The nltk library we will be using returns measures of postivity, negativity, neutrality, and a compound sentiment score of the text. The higher the compound sentiment score, the greater the approval.

We will need to import the NLTK library and download some dictionaries to run certain methods.

In [None]:
import re

# make all text lowercase
tweet_df['clean_text'] = tweet_df.text.apply(lambda x: x.lower())

#Remove twitter handlers
tweet_df['clean_text'] = tweet_df['clean_text'].apply(lambda x:re.sub('@[^\s]+','',x))

#remove hashtags
tweet_df['clean_text'] = tweet_df['clean_text'].apply(lambda x:re.sub(r'\B#\S+','',x))

# Remove URLS
tweet_df['clean_text'] = tweet_df['clean_text'].apply(lambda x:re.sub(r"http\S+", "", x))

# Remove all the special characters
tweet_df['clean_text'] = tweet_df['clean_text'].apply(lambda x:' '.join(re.findall(r'\w+', x)))

#remove all single characters
tweet_df['clean_text'] = tweet_df['clean_text'].apply(lambda x:re.sub(r'\s+[a-zA-Z]\s+', '', x))

# Substituting multiple spaces with single space
tweet_df['clean_text'] = tweet_df['clean_text'].apply(lambda x:re.sub(r'\s+', ' ', x, flags=re.I))

# removing short words
tweet_df['clean_text'] = tweet_df['clean_text'].apply(lambda x: ' '.join([w for w in x.split() if len(w)>3]))

In [None]:
import nltk
# downlaod some resouces
# nltk.download('punkt')
# nltk.download('stopwords')
# nltk.download('vader_lexicon')
from nltk.tokenize import word_tokenize
from nltk.corpus import stopwords
from nltk.sentiment import SentimentIntensityAnalyzer

# load the sentiment function
sia = SentimentIntensityAnalyzer()
# load the stemmer function 
porter = nltk.PorterStemmer()

In [None]:
# romve stop-wards
stop_words = stopwords.words('english')

# tokenization
tokenized_tweet = tweet_df['clean_text'].apply(lambda x: x.split())

# remove stop-words
tokenized_tweet = tokenized_tweet.apply(lambda x: [item for item in x if item not in stop_words])

# similar to stop words, we create a list of words we don't want
unwanted_words = ['covid','vaccine']
tokenized_tweet = tokenized_tweet.apply(lambda x: [w for w in x if w not in unwanted_words])
tokenized_tweet = tokenized_tweet.apply(lambda x: [w for w in x if not(w.find('http')!=-1)])
tokenized_tweet = tokenized_tweet.apply(lambda x: [w for w in x if not(w.find('vac')!=-1)])
tokenized_tweet = tokenized_tweet.apply(lambda x: [w for w in x if not(w.find('covid')!=-1)])

# de-tokenization
detokenized_tweet = []
for i in range(len(tweet_df)):
    t = ' '.join(tokenized_tweet[i])
    detokenized_tweet.append(t)
tweet_df['tweet_words'] = tokenized_tweet 
tweet_df['clean_text'] = detokenized_tweet

In [None]:
tweet_df[['text','tweet_words','clean_text']].sample(5)

In [None]:
# Now we will calculate the sentiment score for each tweet.

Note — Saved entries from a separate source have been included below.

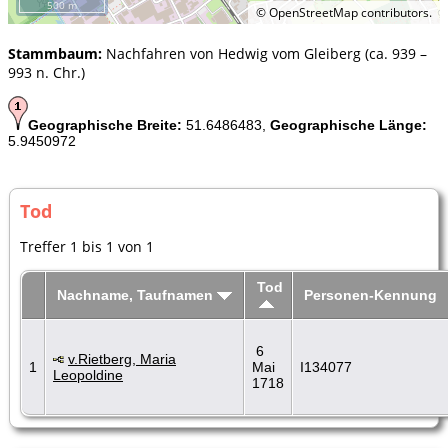
500 m
©
OpenStreetMap
contributors.
Stammbaum:
Nachfahren von Hedwig vom Gleiberg (ca. 939 –
993 n. Chr.)
Geographische Breite:
51.6486483,
Geographische Länge:
5.9450972
Tod
Treffer 1 bis 1 von 1
Tod
Nachname, Taufnamen
Personen-Kennung
6
v.Rietberg, Maria
1
Mai
I134077
Leopoldine
1718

tweet_df['compound_sentiment'] = tweet_df['clean_text'].apply(lambda x:sia.polarity_scores(x)['compound'])
tweet_df['neg_sentiment'] = tweet_df['clean_text'].apply(lambda x:sia.polarity_scores(x)['neg'])
tweet_df['pos_sentiment'] = tweet_df['clean_text'].apply(lambda x:sia.polarity_scores(x)['pos'])
tweet_df['neu_sentiment'] = tweet_df['clean_text'].apply(lambda x:sia.polarity_scores(x)['neu'])

In [None]:
tweet_df.sample(5)

In [None]:
import matplotlib.pyplot as plt
import seaborn as sns
sns.set_style('darkgrid')
plt.title('Distriubtion Of Sentiments Across Our Tweets',fontsize=19,fontweight='bold')
sns.kdeplot(tweet_df['neg_sentiment'],bw=0.1, label = 'neg_sentiment')
sns.kdeplot(tweet_df['pos_sentiment'],bw=0.1, label = 'pos_sentiment')
sns.kdeplot(tweet_df['neu_sentiment'],bw=0.1, label = 'neu_sentiment')
sns.kdeplot(tweet_df['compound_sentiment'],bw=0.1, label = 'compound_sentiment')
plt.legend(loc='upper right')
plt.show()

In [None]:
merged_df = tweet_df.merge(covid_df, on=['country', 'date'], how='left')
merged_df['date'] = pd.to_datetime(merged_df['date'], errors = 'coerce')
merged_df['user_created'] = pd.to_datetime(merged_df['user_created'], errors = 'coerce')
display(merged_df.sample(5))
merged_df.isna().sum()

## 4. Exploratory Data Analysis (EDA)


#### 4.1 User Demographics
Created Time
    Followers
    Frequency by City and Country
#### 4.2 Sentiment Score Over time
#### 4.3 Sentiment Score VS Location


### 4.1 User Demographics

In [None]:
plt.figure(figsize=(16,8))
sns.displot(merged_df, x="user_created", kde=True, color='blue',height=6, aspect=2,binwidth=30)
plt.xlabel('Date', fontsize=12)
plt.ylabel('# User Created', fontsize=12)
plt.title('User Created Over Time', fontsize=15, fontweight='bold')
plt.xticks(rotation=45)
plt.tight_layout()
plt.show()


In [None]:
plt.figure(figsize=(16,8))
sns.displot(merged_df, x="user_created", kde=True, color='blue',height=6, aspect=2, binwidth=30)
plt.xlabel('Date', fontsize=12)
plt.xlim([datetime.date(2019, 1, 1), datetime.date(2022, 1, 1)])
plt.ylabel('# User Created', fontsize=12)
plt.title('User Created Over Time', fontsize=15, fontweight='bold')
plt.xticks(rotation=45)
plt.tight_layout()
plt.show()

In [None]:
# Lets see the user demographics
user_country = merged_df[['user_name', 'country']].value_counts().reset_index()
top_10_countries =  user_country['country'].value_counts(sort=False).nlargest(10)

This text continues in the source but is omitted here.